I define the class name, and the slots i.e. variables that this object will hold. Generally if I want the class to grow in the future, I will keep a slot like lData of type list, that I can append to for future use.

Constructor:

## constructor
## ARGS: mData = data matrix with samples in columns (subject space) and variables in rows (variable space)
CDiagnosticPlots = function(mData, csTitle){
  # check some diagnostics here and create object
  if (class(mData) != 'matrix') stop('CDiagnosticPlots: mData is not object of class matrix')
  
  ## create the object
  ob = new('CDiagnosticPlots', mData=mData, csTitle=csTitle, lData=list(), lParam=list())
  ob@lParam = CDiagnosticPlotsGetParameters(ob)
  return(CDiagnosticPlotsBuild(ob))
}

The constructor can perform various checks, before creating the object using the new function. It will return the object of the type CDiagnosticPlots which can be used in your program.

Generic Functions:

Generic functions are very useful and the function with the same name can be called for different object types. This is an example from one of my other repositories here. I define two different classes but both use the plotting function with the same name.

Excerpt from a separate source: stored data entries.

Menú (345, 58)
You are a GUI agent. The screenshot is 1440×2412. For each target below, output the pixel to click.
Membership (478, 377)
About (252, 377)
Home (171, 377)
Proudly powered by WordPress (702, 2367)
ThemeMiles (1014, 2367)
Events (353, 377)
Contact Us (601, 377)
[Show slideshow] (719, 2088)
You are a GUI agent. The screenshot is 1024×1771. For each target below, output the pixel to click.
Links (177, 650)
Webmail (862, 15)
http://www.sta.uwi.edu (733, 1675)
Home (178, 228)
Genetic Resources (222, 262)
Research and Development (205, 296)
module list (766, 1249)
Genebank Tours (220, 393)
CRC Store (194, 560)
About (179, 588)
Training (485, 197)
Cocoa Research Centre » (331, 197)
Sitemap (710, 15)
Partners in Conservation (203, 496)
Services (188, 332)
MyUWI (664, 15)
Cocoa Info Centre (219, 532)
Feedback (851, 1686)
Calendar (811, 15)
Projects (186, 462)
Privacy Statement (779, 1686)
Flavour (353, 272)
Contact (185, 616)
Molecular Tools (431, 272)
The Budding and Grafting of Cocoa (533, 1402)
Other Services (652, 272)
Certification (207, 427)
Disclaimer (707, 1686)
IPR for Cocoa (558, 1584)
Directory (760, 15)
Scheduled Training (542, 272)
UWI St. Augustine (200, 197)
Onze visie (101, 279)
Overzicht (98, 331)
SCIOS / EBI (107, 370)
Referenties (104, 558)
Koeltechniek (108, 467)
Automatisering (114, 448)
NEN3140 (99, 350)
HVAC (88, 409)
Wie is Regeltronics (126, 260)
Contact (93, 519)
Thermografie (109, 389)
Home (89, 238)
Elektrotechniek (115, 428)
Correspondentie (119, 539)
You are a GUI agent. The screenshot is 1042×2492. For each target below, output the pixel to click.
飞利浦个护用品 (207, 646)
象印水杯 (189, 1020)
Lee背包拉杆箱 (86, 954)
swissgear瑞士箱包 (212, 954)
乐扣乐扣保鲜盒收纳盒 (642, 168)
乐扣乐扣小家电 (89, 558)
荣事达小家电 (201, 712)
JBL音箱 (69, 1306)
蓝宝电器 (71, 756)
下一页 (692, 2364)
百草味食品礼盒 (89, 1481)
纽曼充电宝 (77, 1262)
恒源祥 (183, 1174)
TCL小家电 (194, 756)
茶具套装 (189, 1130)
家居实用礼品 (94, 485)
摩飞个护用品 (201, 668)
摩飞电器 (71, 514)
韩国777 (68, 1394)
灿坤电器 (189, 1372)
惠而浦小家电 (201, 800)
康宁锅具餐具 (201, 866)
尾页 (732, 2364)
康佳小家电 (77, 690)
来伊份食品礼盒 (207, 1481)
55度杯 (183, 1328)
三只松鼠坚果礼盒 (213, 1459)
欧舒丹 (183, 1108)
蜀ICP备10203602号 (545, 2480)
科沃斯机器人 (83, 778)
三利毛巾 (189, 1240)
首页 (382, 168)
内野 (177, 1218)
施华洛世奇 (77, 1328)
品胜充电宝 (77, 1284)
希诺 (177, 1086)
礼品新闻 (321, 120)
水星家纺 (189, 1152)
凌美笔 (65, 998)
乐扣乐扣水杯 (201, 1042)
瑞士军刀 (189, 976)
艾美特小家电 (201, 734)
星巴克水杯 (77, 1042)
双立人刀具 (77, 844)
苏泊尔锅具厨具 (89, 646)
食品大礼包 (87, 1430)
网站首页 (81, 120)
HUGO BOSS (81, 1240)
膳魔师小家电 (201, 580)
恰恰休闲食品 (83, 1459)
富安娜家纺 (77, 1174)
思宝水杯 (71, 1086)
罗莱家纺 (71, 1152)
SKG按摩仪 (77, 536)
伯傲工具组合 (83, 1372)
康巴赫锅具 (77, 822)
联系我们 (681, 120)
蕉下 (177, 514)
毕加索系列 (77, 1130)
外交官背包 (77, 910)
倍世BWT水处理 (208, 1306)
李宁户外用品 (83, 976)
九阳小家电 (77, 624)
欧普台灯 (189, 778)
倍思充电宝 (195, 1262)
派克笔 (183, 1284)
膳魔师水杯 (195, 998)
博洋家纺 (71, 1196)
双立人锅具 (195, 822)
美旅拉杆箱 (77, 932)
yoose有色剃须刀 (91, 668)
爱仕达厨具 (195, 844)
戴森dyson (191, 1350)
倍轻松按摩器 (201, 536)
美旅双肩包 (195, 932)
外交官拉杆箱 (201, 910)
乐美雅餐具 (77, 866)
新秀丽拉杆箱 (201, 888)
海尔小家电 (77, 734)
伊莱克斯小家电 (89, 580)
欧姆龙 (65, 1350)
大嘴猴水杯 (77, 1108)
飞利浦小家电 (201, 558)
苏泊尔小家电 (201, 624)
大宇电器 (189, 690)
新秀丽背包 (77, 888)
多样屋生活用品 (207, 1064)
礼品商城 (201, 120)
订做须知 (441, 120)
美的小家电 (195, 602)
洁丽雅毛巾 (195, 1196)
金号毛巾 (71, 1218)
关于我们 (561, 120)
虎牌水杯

## snippet from first function
setGeneric('plot.var.selection', def = function(ob, ...) standardGeneric('plot.var.selection'))
setMethod('plot.var.selection', signature='CVariableSelection.RandomForest', definition = function(ob, ...){
  # plot the variable importance as bar plots with 
  # confidence intervals
})

setMethod('plot.var.selection', signature='CVariableSelection.ReduceModel', definition = function(ob, ...){
  # plot the test and training error agasint number of variables
  tr = colMeans(ob@mTrain)
  te = colMeans(ob@mTest)  
  m = cbind(tr, te)
  matplot(1:nrow(m), m, type='b', pch=20, lty = 1, lwd=2, col=1:2, xaxt='n', xlab='No. of Variables', ylab='Error Rate')
  legend('topright', legend = c('Train', 'Test'), fill=1:2)
  axis(1, at = 1:nrow(m), las=2)
})


Inheritance can also be implemented and an example can be seen in the link above.